誤解無きようにお伝えすると、フィリピンのメンバーは相当頑張って日本側のやり方に合わせようとしてくれています。残業も厭わず、なんとか日本の期待値に応えようとしてくれています。それだけに、間に立つ私としては、どちらかというと日本側がもう少し寛容に、余裕を持って、「今までのやり方」にこだわらず新しいプロジェクトの進め方をフィリピン側と一緒に考えられるよう、歩み寄っていってほしいと切に思う今日このごろです。
もちろん、日本のアプローチに良いところがあるのも事実。他地域と比較して高い利益率を維持できているのは、細かく厳しいタスクと期日の管理手法やそれに追従するマインドがあって生み出される高品質なデリバリー手法の賜物であることは間違いありません。とはいえ、あまりに今までの手法にこだわりすぎると、ともすれば日本の人材が枯渇していく中、ついてきてくれる海外の人材もなく世界から取り残されていくかもしれない、そんな危機感も覚えずにいられません。

フィリピンに来て一ヶ月半。
少しずつフィリピンと日本の関係が見えてきた中での個人的所感でした。
引き続き、フィリピンと日本のブリッジになり、お互い気持ち良く仕事ができる環境構築に努めたいと思います!

ではでは、今日はこの辺で。
Sana Makita Kitano muli! (See you again!)


追記:
セカセカせず、のんびり気質なフィリピンですが、ファーストフードくらいはもう少しスピード感をもって欲しいかも。。。

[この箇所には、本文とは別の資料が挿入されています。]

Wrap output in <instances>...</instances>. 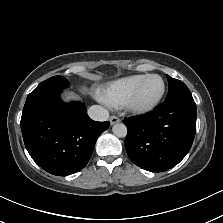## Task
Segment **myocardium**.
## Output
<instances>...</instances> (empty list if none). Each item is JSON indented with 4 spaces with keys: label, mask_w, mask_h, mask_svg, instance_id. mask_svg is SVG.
Returning <instances> with one entry per match:
<instances>
[{
    "label": "myocardium",
    "mask_w": 223,
    "mask_h": 223,
    "mask_svg": "<svg viewBox=\"0 0 223 223\" xmlns=\"http://www.w3.org/2000/svg\"><path fill=\"white\" fill-rule=\"evenodd\" d=\"M149 77H158L160 79L161 85H162L161 86V91L158 94V96L155 98V100L153 102H151L149 105L138 106V105L135 104V98L137 96V93L139 91V88H140L142 82ZM164 93H165V82L160 75H158V74L144 75L142 77V79L139 81V83L137 84V86L134 88V90L126 98V100H125V102L122 106V109L125 111V113H129L131 115L141 116V115L149 114L156 109V107L160 103Z\"/></svg>",
    "instance_id": "obj_1"
}]
</instances>
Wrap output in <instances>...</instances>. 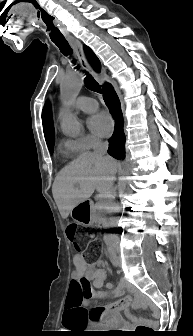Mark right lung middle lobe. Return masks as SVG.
<instances>
[{
	"instance_id": "dd1d6c3e",
	"label": "right lung middle lobe",
	"mask_w": 193,
	"mask_h": 336,
	"mask_svg": "<svg viewBox=\"0 0 193 336\" xmlns=\"http://www.w3.org/2000/svg\"><path fill=\"white\" fill-rule=\"evenodd\" d=\"M53 145H54V139L47 141V146L51 153H52Z\"/></svg>"
}]
</instances>
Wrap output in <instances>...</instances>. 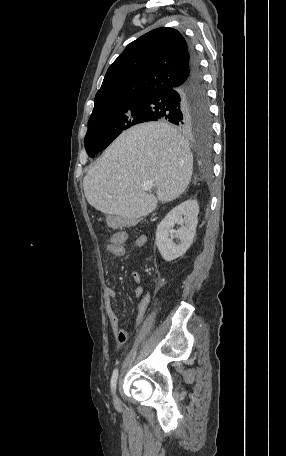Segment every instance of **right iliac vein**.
Returning <instances> with one entry per match:
<instances>
[{"mask_svg": "<svg viewBox=\"0 0 286 456\" xmlns=\"http://www.w3.org/2000/svg\"><path fill=\"white\" fill-rule=\"evenodd\" d=\"M115 403H116V404L118 403V399H117V397H115Z\"/></svg>", "mask_w": 286, "mask_h": 456, "instance_id": "right-iliac-vein-1", "label": "right iliac vein"}]
</instances>
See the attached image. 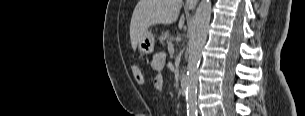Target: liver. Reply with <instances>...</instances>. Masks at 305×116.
I'll return each mask as SVG.
<instances>
[{"label":"liver","instance_id":"obj_1","mask_svg":"<svg viewBox=\"0 0 305 116\" xmlns=\"http://www.w3.org/2000/svg\"><path fill=\"white\" fill-rule=\"evenodd\" d=\"M182 0H139L130 23V39L133 50L144 34L152 25H169L174 23L179 16ZM184 15L180 18L179 28L184 25Z\"/></svg>","mask_w":305,"mask_h":116}]
</instances>
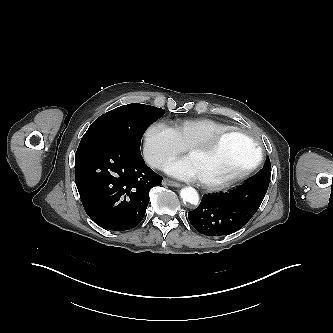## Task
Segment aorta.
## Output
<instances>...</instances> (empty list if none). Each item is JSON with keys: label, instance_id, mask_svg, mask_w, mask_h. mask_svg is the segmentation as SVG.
I'll return each mask as SVG.
<instances>
[{"label": "aorta", "instance_id": "1", "mask_svg": "<svg viewBox=\"0 0 333 333\" xmlns=\"http://www.w3.org/2000/svg\"><path fill=\"white\" fill-rule=\"evenodd\" d=\"M180 196L183 201L188 202L192 205H197L199 202L198 192L193 187H185L181 189Z\"/></svg>", "mask_w": 333, "mask_h": 333}]
</instances>
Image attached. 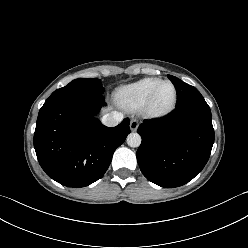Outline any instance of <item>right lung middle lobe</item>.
I'll use <instances>...</instances> for the list:
<instances>
[{
	"label": "right lung middle lobe",
	"instance_id": "dd1d6c3e",
	"mask_svg": "<svg viewBox=\"0 0 248 248\" xmlns=\"http://www.w3.org/2000/svg\"><path fill=\"white\" fill-rule=\"evenodd\" d=\"M62 92H87L92 94L102 95L104 87L99 79H75L65 87L57 89L52 94ZM51 94V95H52Z\"/></svg>",
	"mask_w": 248,
	"mask_h": 248
}]
</instances>
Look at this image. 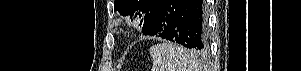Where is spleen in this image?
<instances>
[{"label": "spleen", "instance_id": "spleen-1", "mask_svg": "<svg viewBox=\"0 0 301 71\" xmlns=\"http://www.w3.org/2000/svg\"><path fill=\"white\" fill-rule=\"evenodd\" d=\"M149 53L153 61L151 71H202L194 54L176 44H156Z\"/></svg>", "mask_w": 301, "mask_h": 71}]
</instances>
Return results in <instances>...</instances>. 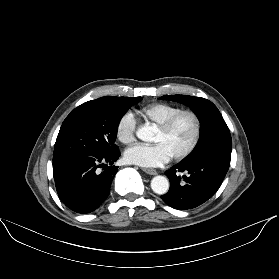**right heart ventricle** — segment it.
Listing matches in <instances>:
<instances>
[{
  "label": "right heart ventricle",
  "mask_w": 279,
  "mask_h": 279,
  "mask_svg": "<svg viewBox=\"0 0 279 279\" xmlns=\"http://www.w3.org/2000/svg\"><path fill=\"white\" fill-rule=\"evenodd\" d=\"M181 108L168 103H152L138 110L140 117L147 123L159 126L170 116L180 111Z\"/></svg>",
  "instance_id": "e07e8e85"
}]
</instances>
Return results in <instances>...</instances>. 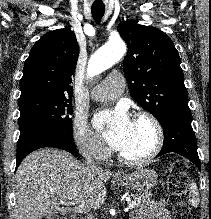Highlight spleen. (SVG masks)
Listing matches in <instances>:
<instances>
[{
  "label": "spleen",
  "instance_id": "obj_1",
  "mask_svg": "<svg viewBox=\"0 0 211 219\" xmlns=\"http://www.w3.org/2000/svg\"><path fill=\"white\" fill-rule=\"evenodd\" d=\"M189 201L194 208L199 206V192L196 183L193 181L190 184Z\"/></svg>",
  "mask_w": 211,
  "mask_h": 219
}]
</instances>
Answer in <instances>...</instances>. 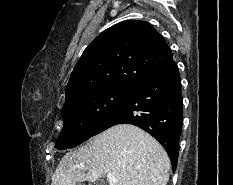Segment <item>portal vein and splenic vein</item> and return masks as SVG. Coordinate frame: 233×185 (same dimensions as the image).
Returning <instances> with one entry per match:
<instances>
[{
  "label": "portal vein and splenic vein",
  "mask_w": 233,
  "mask_h": 185,
  "mask_svg": "<svg viewBox=\"0 0 233 185\" xmlns=\"http://www.w3.org/2000/svg\"><path fill=\"white\" fill-rule=\"evenodd\" d=\"M77 167L78 168H81V169H84L85 168V166L84 165H77ZM107 179H108V181L112 184V185H114L115 183H116V179H115V177H114V175L112 174V173H108L107 174Z\"/></svg>",
  "instance_id": "obj_1"
}]
</instances>
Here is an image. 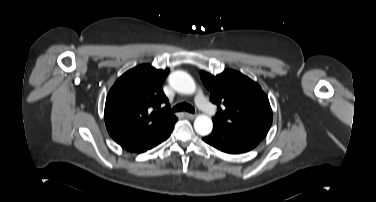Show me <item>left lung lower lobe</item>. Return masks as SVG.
<instances>
[{
	"mask_svg": "<svg viewBox=\"0 0 376 202\" xmlns=\"http://www.w3.org/2000/svg\"><path fill=\"white\" fill-rule=\"evenodd\" d=\"M203 139L206 143L228 154L250 151L262 141L260 138L217 123H213L212 133Z\"/></svg>",
	"mask_w": 376,
	"mask_h": 202,
	"instance_id": "obj_1",
	"label": "left lung lower lobe"
}]
</instances>
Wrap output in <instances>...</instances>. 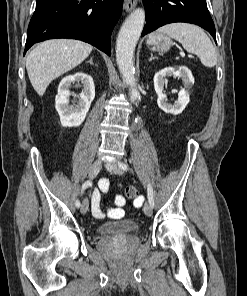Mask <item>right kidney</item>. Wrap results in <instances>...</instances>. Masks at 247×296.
<instances>
[{
	"label": "right kidney",
	"instance_id": "1",
	"mask_svg": "<svg viewBox=\"0 0 247 296\" xmlns=\"http://www.w3.org/2000/svg\"><path fill=\"white\" fill-rule=\"evenodd\" d=\"M82 83L83 90L80 93L77 105H69V98L72 94L69 88L72 83ZM95 97V86L93 78L83 72H76L64 77L59 86L58 93L55 97V107L60 116V121L64 127L80 126L86 118L91 102Z\"/></svg>",
	"mask_w": 247,
	"mask_h": 296
}]
</instances>
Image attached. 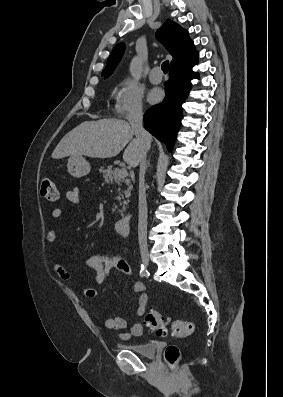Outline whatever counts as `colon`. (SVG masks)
Returning <instances> with one entry per match:
<instances>
[{
	"label": "colon",
	"mask_w": 283,
	"mask_h": 397,
	"mask_svg": "<svg viewBox=\"0 0 283 397\" xmlns=\"http://www.w3.org/2000/svg\"><path fill=\"white\" fill-rule=\"evenodd\" d=\"M40 194L49 202H57L59 193L55 183L48 177H44L40 182ZM146 324L150 330L158 335H165L168 326L176 337H188L194 332V324L188 320L175 319L166 316L156 309H150L146 314ZM180 358V350L175 345H169L164 351V359L170 368H173Z\"/></svg>",
	"instance_id": "colon-1"
}]
</instances>
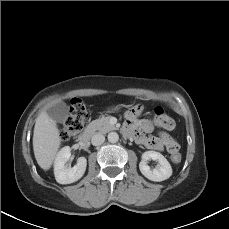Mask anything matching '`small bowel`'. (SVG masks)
I'll list each match as a JSON object with an SVG mask.
<instances>
[{
  "mask_svg": "<svg viewBox=\"0 0 229 229\" xmlns=\"http://www.w3.org/2000/svg\"><path fill=\"white\" fill-rule=\"evenodd\" d=\"M143 112L141 105H135L127 110L125 114V123L123 126V133L128 137H133L137 143L145 146L148 149L162 151L168 142H175L166 131L172 130L168 128L162 121V118L166 115L161 107L155 109L156 126L162 128L164 131L160 132L158 136H146L143 132H150L152 130V124L147 119L140 118Z\"/></svg>",
  "mask_w": 229,
  "mask_h": 229,
  "instance_id": "1",
  "label": "small bowel"
}]
</instances>
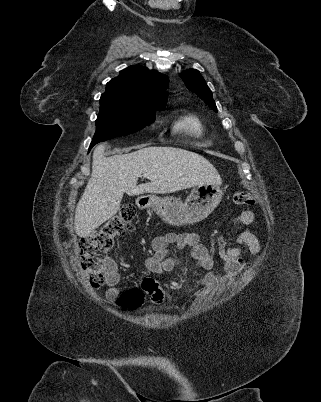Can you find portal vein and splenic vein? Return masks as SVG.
Returning <instances> with one entry per match:
<instances>
[{
	"mask_svg": "<svg viewBox=\"0 0 321 402\" xmlns=\"http://www.w3.org/2000/svg\"><path fill=\"white\" fill-rule=\"evenodd\" d=\"M142 176L144 178H148V179H154L155 178L153 175H150V174H147V173H144Z\"/></svg>",
	"mask_w": 321,
	"mask_h": 402,
	"instance_id": "portal-vein-and-splenic-vein-1",
	"label": "portal vein and splenic vein"
}]
</instances>
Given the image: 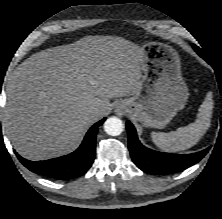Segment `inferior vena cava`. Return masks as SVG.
<instances>
[{"label": "inferior vena cava", "mask_w": 222, "mask_h": 219, "mask_svg": "<svg viewBox=\"0 0 222 219\" xmlns=\"http://www.w3.org/2000/svg\"><path fill=\"white\" fill-rule=\"evenodd\" d=\"M99 112H100V109L96 108V109H94L91 113H92V114H96V113H99Z\"/></svg>", "instance_id": "inferior-vena-cava-1"}]
</instances>
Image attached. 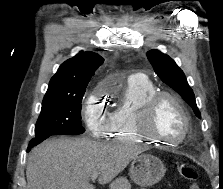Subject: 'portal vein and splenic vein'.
I'll use <instances>...</instances> for the list:
<instances>
[{"mask_svg": "<svg viewBox=\"0 0 223 189\" xmlns=\"http://www.w3.org/2000/svg\"><path fill=\"white\" fill-rule=\"evenodd\" d=\"M98 172H95V173H93L92 175H91V180L92 181H94V180H96V178L98 177Z\"/></svg>", "mask_w": 223, "mask_h": 189, "instance_id": "1", "label": "portal vein and splenic vein"}]
</instances>
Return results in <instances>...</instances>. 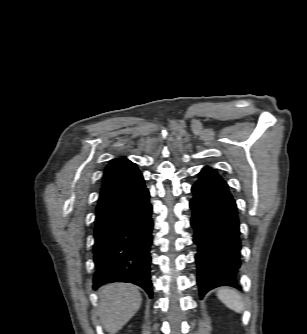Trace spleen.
Listing matches in <instances>:
<instances>
[{
  "label": "spleen",
  "instance_id": "3e777b00",
  "mask_svg": "<svg viewBox=\"0 0 307 334\" xmlns=\"http://www.w3.org/2000/svg\"><path fill=\"white\" fill-rule=\"evenodd\" d=\"M217 297L222 303L235 312L241 313L244 309V303L240 293L233 289L227 287L220 288L217 291Z\"/></svg>",
  "mask_w": 307,
  "mask_h": 334
}]
</instances>
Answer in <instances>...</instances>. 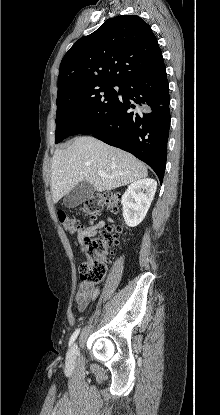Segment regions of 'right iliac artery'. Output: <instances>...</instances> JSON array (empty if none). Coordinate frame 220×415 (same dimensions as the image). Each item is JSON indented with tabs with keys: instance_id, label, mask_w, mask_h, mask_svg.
Returning <instances> with one entry per match:
<instances>
[{
	"instance_id": "right-iliac-artery-1",
	"label": "right iliac artery",
	"mask_w": 220,
	"mask_h": 415,
	"mask_svg": "<svg viewBox=\"0 0 220 415\" xmlns=\"http://www.w3.org/2000/svg\"><path fill=\"white\" fill-rule=\"evenodd\" d=\"M80 332V328L75 330V332L72 334L70 341H69V346L72 345V343L75 341V339L77 338L78 334Z\"/></svg>"
}]
</instances>
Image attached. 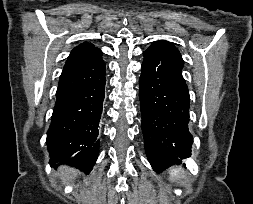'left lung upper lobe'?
<instances>
[{"mask_svg": "<svg viewBox=\"0 0 253 204\" xmlns=\"http://www.w3.org/2000/svg\"><path fill=\"white\" fill-rule=\"evenodd\" d=\"M152 44L163 45L179 53V51L175 48V46L169 43L168 41H155Z\"/></svg>", "mask_w": 253, "mask_h": 204, "instance_id": "5c2ea615", "label": "left lung upper lobe"}]
</instances>
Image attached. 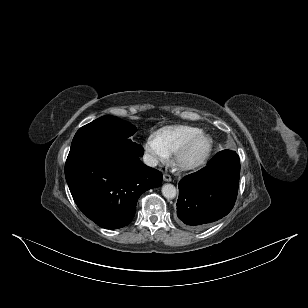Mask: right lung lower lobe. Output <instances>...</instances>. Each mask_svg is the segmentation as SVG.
Here are the masks:
<instances>
[{"mask_svg":"<svg viewBox=\"0 0 308 308\" xmlns=\"http://www.w3.org/2000/svg\"><path fill=\"white\" fill-rule=\"evenodd\" d=\"M65 177L82 213L105 229L128 225L139 196L162 183V174L138 154L110 146L69 152Z\"/></svg>","mask_w":308,"mask_h":308,"instance_id":"right-lung-lower-lobe-1","label":"right lung lower lobe"}]
</instances>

ファーストフードのお店でオーダーしても、大抵「15分〜20分、料理に時間を頂いています〜♪。」とにこやかなマニュアル回答があり、実際それくらいかかって出てきます。お昼時、急いで次の会議までに食事を済ませる必要がある時は、やっぱり「早くしてくれ〜」と心の中で叫ぶ、心底日本人な自分なのでした。